**INSTRUCTIONS FOR THE TASK**
Find the lines of the material below that include the string "campo", then copy each one.

━━━ RECORDS TO PROCESS

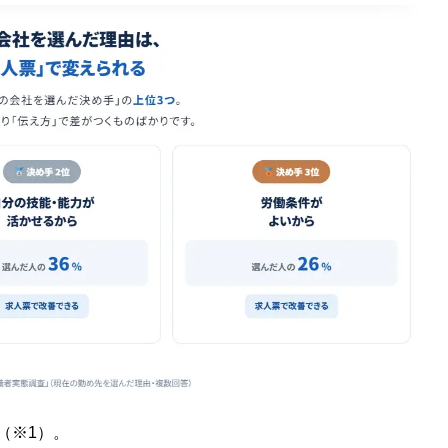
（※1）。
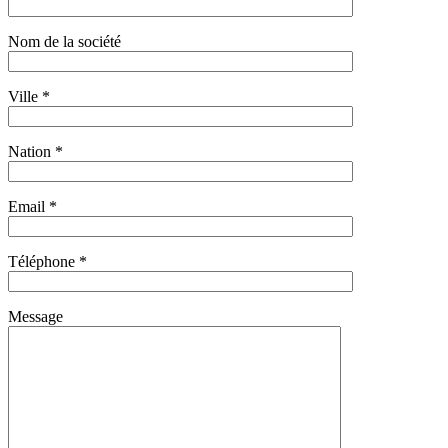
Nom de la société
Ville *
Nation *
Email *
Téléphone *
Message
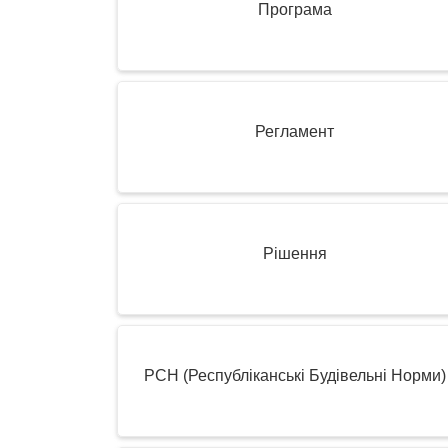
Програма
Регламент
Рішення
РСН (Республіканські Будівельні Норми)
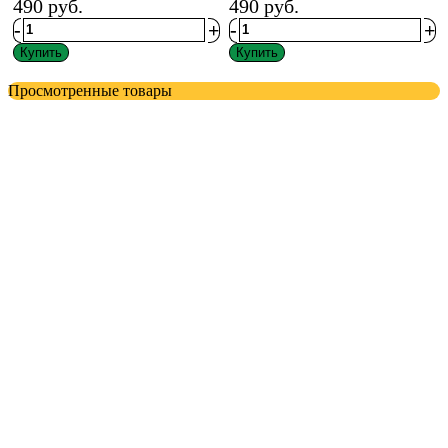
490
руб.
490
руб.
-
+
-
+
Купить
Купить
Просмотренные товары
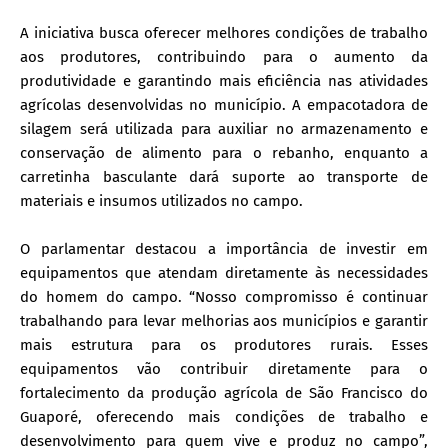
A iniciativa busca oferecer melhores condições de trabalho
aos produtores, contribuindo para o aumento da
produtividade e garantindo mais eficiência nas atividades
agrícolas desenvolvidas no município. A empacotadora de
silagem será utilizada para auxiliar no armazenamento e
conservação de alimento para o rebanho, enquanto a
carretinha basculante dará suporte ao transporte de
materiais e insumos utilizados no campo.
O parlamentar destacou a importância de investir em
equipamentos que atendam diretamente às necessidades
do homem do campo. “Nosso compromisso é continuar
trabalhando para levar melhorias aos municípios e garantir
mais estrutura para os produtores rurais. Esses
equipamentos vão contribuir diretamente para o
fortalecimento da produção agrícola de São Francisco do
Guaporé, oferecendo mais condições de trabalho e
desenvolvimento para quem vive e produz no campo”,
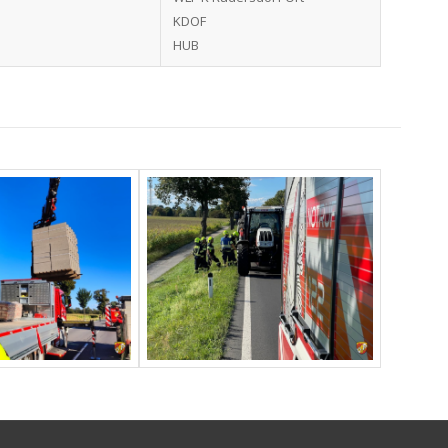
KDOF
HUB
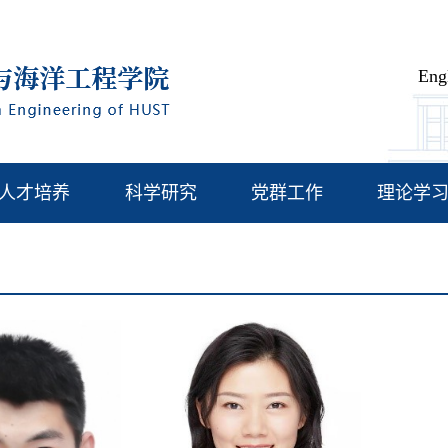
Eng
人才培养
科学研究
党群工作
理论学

━━━━━━
━━━ RECORDS TO PROCESS

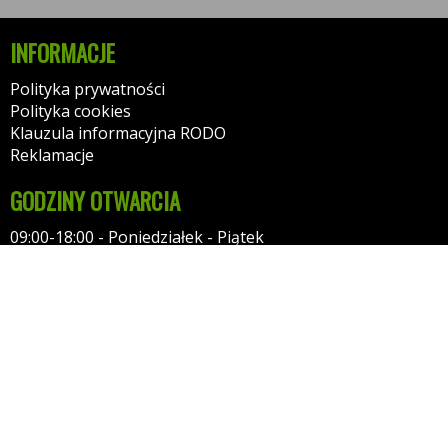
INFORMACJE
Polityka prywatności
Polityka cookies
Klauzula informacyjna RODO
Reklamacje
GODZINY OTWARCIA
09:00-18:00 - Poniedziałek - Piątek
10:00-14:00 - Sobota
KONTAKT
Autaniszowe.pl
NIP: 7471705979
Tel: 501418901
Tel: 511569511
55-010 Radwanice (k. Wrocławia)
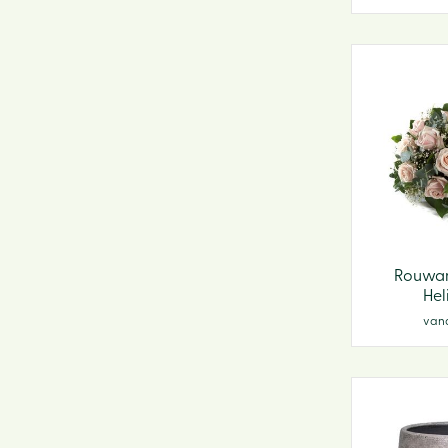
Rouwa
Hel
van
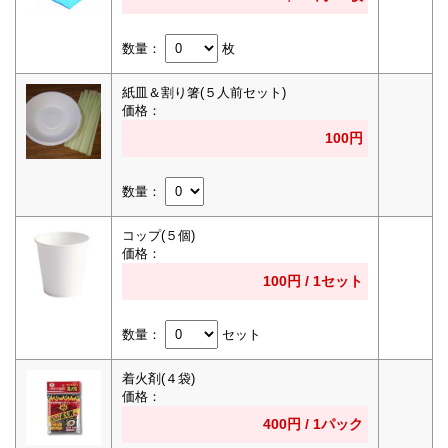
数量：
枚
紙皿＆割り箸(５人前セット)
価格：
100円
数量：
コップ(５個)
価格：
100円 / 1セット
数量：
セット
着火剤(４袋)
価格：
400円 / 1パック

━━━━━━

**ANSWER BOX**
materiais e insumos utilizados no campo.
do homem do campo. “Nosso compromisso é continuar
desenvolvimento para quem vive e produz no campo”,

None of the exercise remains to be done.